The Role of Company Culture
At the basic level, administration of an Employee IAM differs widely from that of a Customer IAM. In an ideal scenario, while the IT Security team at an organization would be in charge of the employee IAM setup, it is typically the marketing team which is responsible for the administration of the cIAM platform.
Companies shouldn’t view a Customer Identity and Access Management platform as a tool to just manage consumer identities. Rather, cIAM occupies the center of the martech stack of a company and helps convert anonymous visitors to customers, collect their personal data, centralize customer data between multiple web and mobile properties and finally improve customer experience. This obviously means the difference in use cases is not just about internal and external uses but the entire application of the two classes of identity management products.

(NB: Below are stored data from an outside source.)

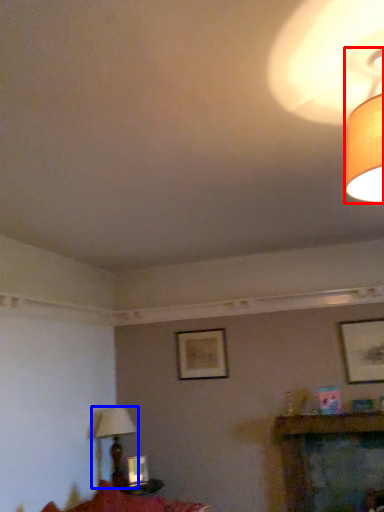 Question: Among these objects, which one is farthest to the camera, lamp (highlighted by a red box) or lamp (highlighted by a blue box)?

Choices:
 (A) lamp
 (B) lamp

Answer: (B) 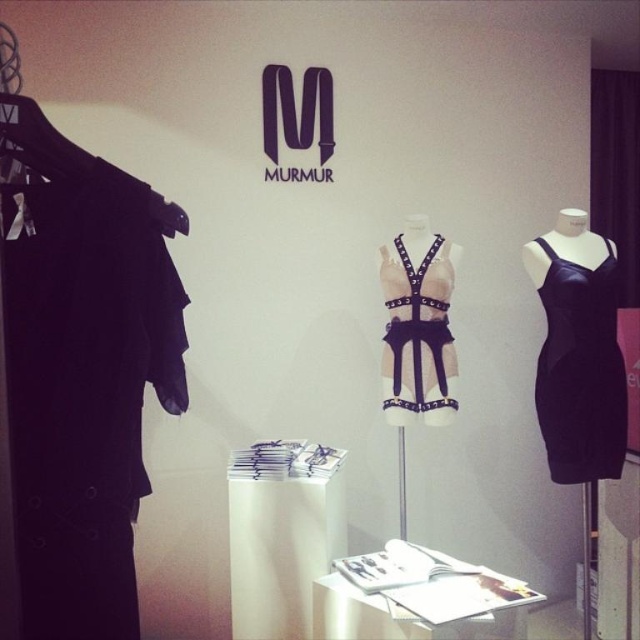 In the Murmur boutique, you see a satin black dress at right and a leather harness at center. Which item is positioned further to the right?

The satin black dress at right is positioned further to the right than the leather harness at center.

You are a customer in the store and want to know which item is bigger between the satin black dress at right and the leather harness at center. Can you tell me?

The satin black dress at right is larger in size than the leather harness at center.

You are a customer in the store and want to touch the two points on the display. Which point, point 1 at coordinates (x=552, y=404) or point 2 at coordinates (x=401, y=292), will be easier to reach without moving your position?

So, a shift from Employee IAM to Customer IAM is not just an infrastructural shift but also a cultural shift requiring the organization to alter its entire perspective. This is because of the fact that when it comes to customer identities, the game is not just about creating identities, walking them through their lifecycle and then deprovisioning them. The pivotal element in Customer Identity and Access Management is not the identity but the centralized customer profile. In an employee IAM scenario, companies issue identities leaving little for the employee to do in terms of provisioning the identity or maintaining the lifecycle. The concept of a profile or account is not of importance in such a scenario. On the other hand, in a competitive external user environment, the profile is what matters. Of course, the identity is attached to the profile. Identity, without any usable profile information, is not of much use to a company.
In other words, the big difference between managing employee identities and customer identities – or profiles – is that of control. Creating identities, filling profile information, using that identity and profile to make transactions are all prerogatives of the customer. A company can’t control any of these processes. The only thing they can do, by way of using a cIAM platform, is to encourage prospects to perform all these tasks. They need to synthesize the necessity to do so and a cIAM platform assists them in this process. Hence, creation of customer identities and profiles without much control is the big challenge companies face today and that can’t be tackled with an employee IAM mindset. Companies need to shift from full control to zero control when they move from IAM to cIAM and that requires a significant cultural shift.